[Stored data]
== Segment start ==
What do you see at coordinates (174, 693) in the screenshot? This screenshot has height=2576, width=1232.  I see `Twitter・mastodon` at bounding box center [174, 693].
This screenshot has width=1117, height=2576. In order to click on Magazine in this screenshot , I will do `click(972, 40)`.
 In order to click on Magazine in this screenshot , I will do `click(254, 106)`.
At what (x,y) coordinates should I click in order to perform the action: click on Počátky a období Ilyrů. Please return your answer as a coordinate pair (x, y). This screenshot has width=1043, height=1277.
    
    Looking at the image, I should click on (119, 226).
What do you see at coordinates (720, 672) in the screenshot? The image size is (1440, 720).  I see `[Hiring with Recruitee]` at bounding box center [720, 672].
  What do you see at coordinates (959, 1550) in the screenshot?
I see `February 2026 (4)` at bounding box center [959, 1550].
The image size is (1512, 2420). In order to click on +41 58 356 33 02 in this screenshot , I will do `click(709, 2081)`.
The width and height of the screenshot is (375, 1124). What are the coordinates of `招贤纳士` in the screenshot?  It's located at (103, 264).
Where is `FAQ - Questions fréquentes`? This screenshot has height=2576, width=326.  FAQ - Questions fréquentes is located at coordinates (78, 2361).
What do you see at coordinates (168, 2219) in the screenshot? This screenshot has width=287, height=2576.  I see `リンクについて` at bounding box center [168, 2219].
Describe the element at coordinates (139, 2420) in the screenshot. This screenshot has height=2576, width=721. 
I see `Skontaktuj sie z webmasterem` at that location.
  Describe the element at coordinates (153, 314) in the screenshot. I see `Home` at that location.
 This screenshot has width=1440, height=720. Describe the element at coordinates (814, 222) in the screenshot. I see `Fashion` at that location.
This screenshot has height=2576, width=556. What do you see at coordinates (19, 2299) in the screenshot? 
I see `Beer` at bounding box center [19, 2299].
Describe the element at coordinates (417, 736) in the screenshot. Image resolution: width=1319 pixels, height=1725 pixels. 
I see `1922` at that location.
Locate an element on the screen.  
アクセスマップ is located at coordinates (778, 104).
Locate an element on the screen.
== Segment end ==
All of the entries above should be transcribed exactly, line for line.

What do you see at coordinates (174, 693) in the screenshot? This screenshot has height=2576, width=1232.  I see `Twitter・mastodon` at bounding box center [174, 693].
This screenshot has width=1117, height=2576. In order to click on Magazine in this screenshot , I will do `click(972, 40)`.
 In order to click on Magazine in this screenshot , I will do `click(254, 106)`.
At what (x,y) coordinates should I click in order to perform the action: click on Počátky a období Ilyrů. Please return your answer as a coordinate pair (x, y). This screenshot has width=1043, height=1277.
    
    Looking at the image, I should click on (119, 226).
What do you see at coordinates (720, 672) in the screenshot? The image size is (1440, 720).  I see `[Hiring with Recruitee]` at bounding box center [720, 672].
  What do you see at coordinates (959, 1550) in the screenshot?
I see `February 2026 (4)` at bounding box center [959, 1550].
The image size is (1512, 2420). In order to click on +41 58 356 33 02 in this screenshot , I will do `click(709, 2081)`.
The width and height of the screenshot is (375, 1124). What are the coordinates of `招贤纳士` in the screenshot?  It's located at (103, 264).
Where is `FAQ - Questions fréquentes`? This screenshot has height=2576, width=326.  FAQ - Questions fréquentes is located at coordinates (78, 2361).
What do you see at coordinates (168, 2219) in the screenshot? This screenshot has width=287, height=2576.  I see `リンクについて` at bounding box center [168, 2219].
Describe the element at coordinates (139, 2420) in the screenshot. This screenshot has height=2576, width=721. 
I see `Skontaktuj sie z webmasterem` at that location.
  Describe the element at coordinates (153, 314) in the screenshot. I see `Home` at that location.
 This screenshot has width=1440, height=720. Describe the element at coordinates (814, 222) in the screenshot. I see `Fashion` at that location.
This screenshot has height=2576, width=556. What do you see at coordinates (19, 2299) in the screenshot? 
I see `Beer` at bounding box center [19, 2299].
Describe the element at coordinates (417, 736) in the screenshot. Image resolution: width=1319 pixels, height=1725 pixels. 
I see `1922` at that location.
Locate an element on the screen.  
アクセスマップ is located at coordinates (778, 104).
Locate an element on the screen.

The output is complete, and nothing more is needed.